May 2007Issue 400


Nepal

Porter’s plight

Visitors have started returning to Nepal since King Gyanendra’s unsuccessful crackdown on his political opponents at the beginning of 2006.

Visitors have started returning to Nepal since King Gyanendra’s violent, and unsuccessful, crackdown on his political opponents at the beginning of 2006. Forced to restore parliament and quit as head of government, the King was stripped of legal immunity. The climbdown has all but ended the country’s ‘eternal’ Shah dynasty. With the Maoists also recently signing a peace deal and bringing to an end a 10-year civil war that claimed 15,000 lives and displaced a further 100,000, multiparty elections are being planned for the early part of 2007. The future is looking a little brighter for the Nepali people.

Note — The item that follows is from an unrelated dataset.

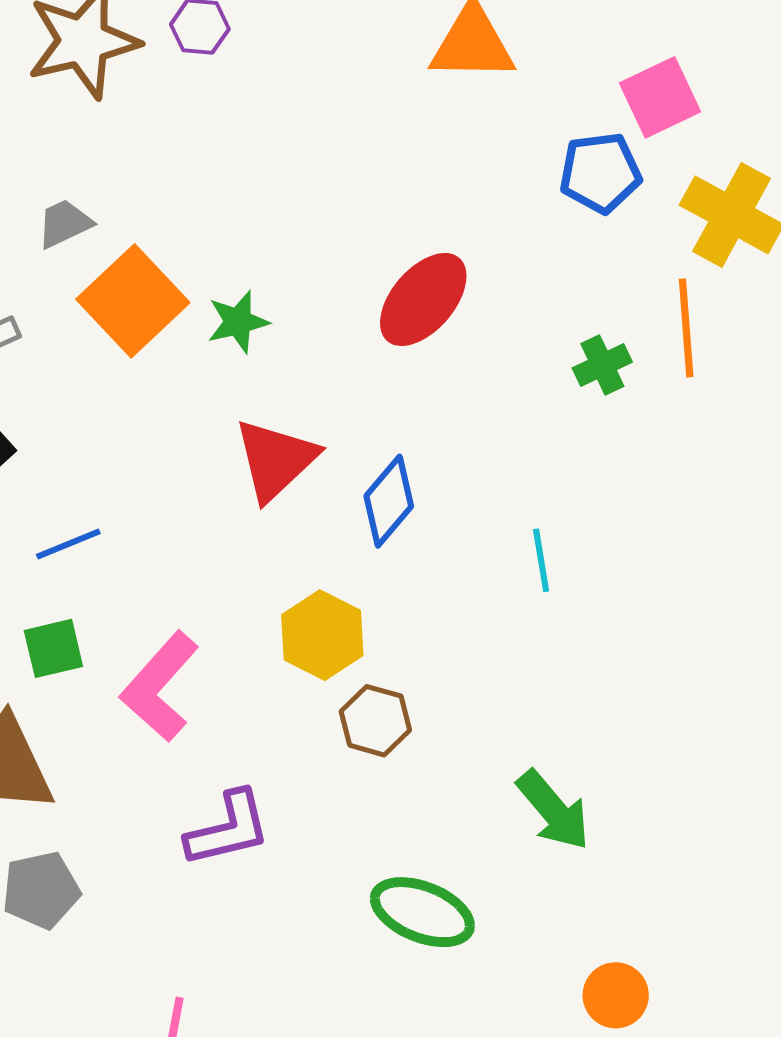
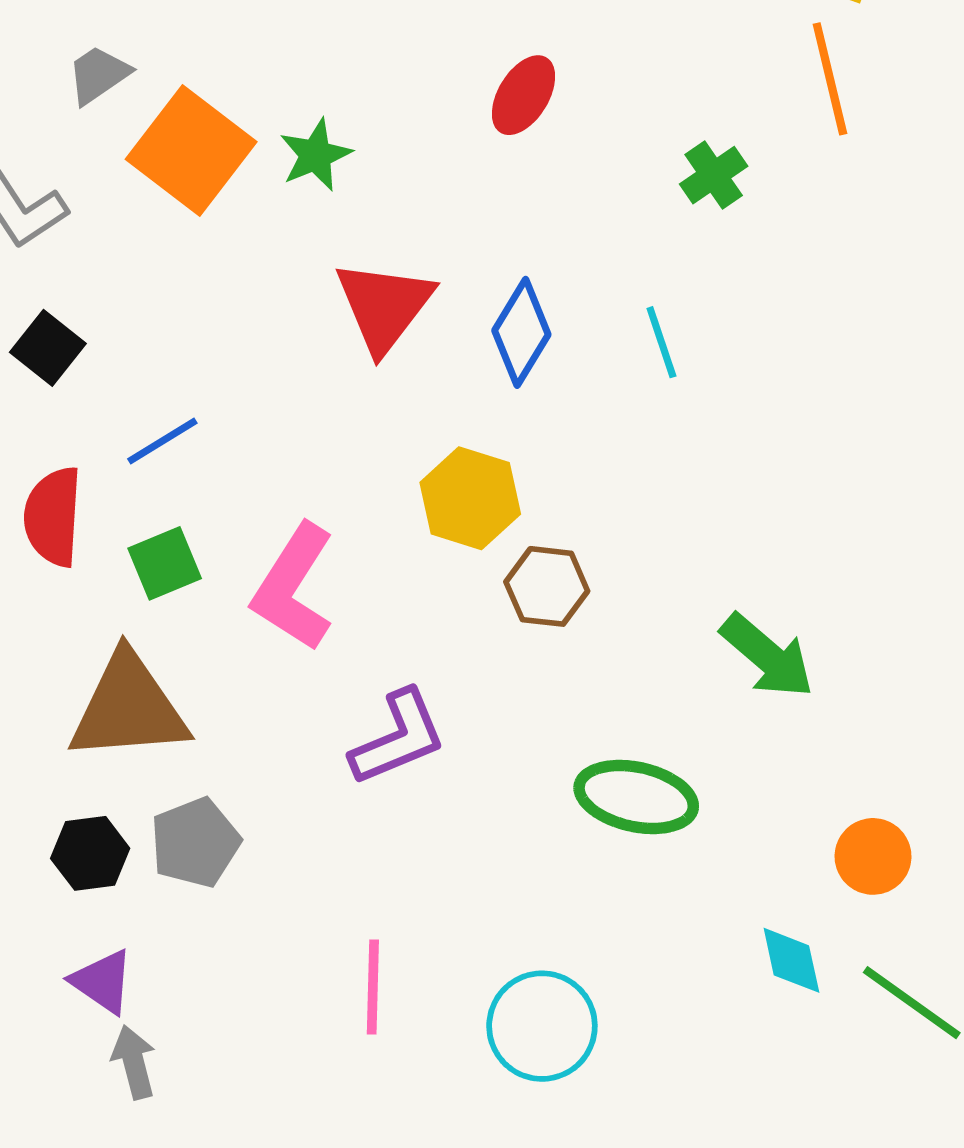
red ellipse: (423, 299) -> (524, 95), size x0.7
green cross: (602, 365) -> (714, 175), moved
cyan line: (541, 560) -> (661, 342), moved

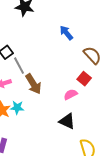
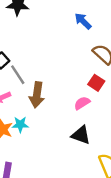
blue arrow: (66, 33) -> (83, 21), moved
brown arrow: (33, 84) -> (37, 95), turned 45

One of the poorest and least developed countries in the world, with a third of its population living below the poverty line and dependent on subsistence agriculture, tourism has long been a key source of foreign exchange. In 1998 tourism contributed 15 per cent of the country’s total foreign exchange earnings, directly or indirectly employing 257,000 people.

At 4,000 metres, Alowa Sherpa and Mingha Sherpa watched fellow porters approaching. Two of the porters carried baskets weighing 40 kilos. In the third porter’s basket was a fourth porter. The sick and listless body of the young porter was being carried back to the hospital at Lukla, some three days’ walk away. ‘Altitude sickness.’ Mingha shook his head. ‘Some companies don’t look after their porters,’ he continued. ‘They don’t provide them with any training or the right clothing. If they fall sick they stop paying them and just leave them behind, because they don’t pay insurance.’

Alowa, a father of four, is in his late thirties. ‘I have been a porter for many years now, and things are better than they used to be, but this still happens.’ In a good year Alowa will work on six to seven treks that are ten days or more in duration. ‘Some of the trekking companies are good, others not so good,’ he continues.

‘The Sherpa organizations [International Porter Protection Group and Porters Progress] say that we should be paid around ten dollars a day. I normally get five. Sometimes less.’

Social issues abound too. Many porters complain to the NGO organizations about the discrimination they face as a result of their race or religious caste. Other problems include poor health and safety training, and lack of education on environmental issues. It is also not uncommon for porters to experience bouts of homesickness. ‘It can be difficult,’ agreed Alowa. ‘I can be away from my family for up to 30 days.’

‘We often have to wait around Lukla for work, so even after a trek has finished we don’t go home,’ Mingha added. It is easy to see how some porters become prone to gambling and binge drinking, and why the occurrence of sexually transmitted diseases and HIV/AIDS is high. However, a teetotal and ambitious Mingha will not be wasting his money. ‘I am saving to become a guide. Then no more carrying heavy loads for me!’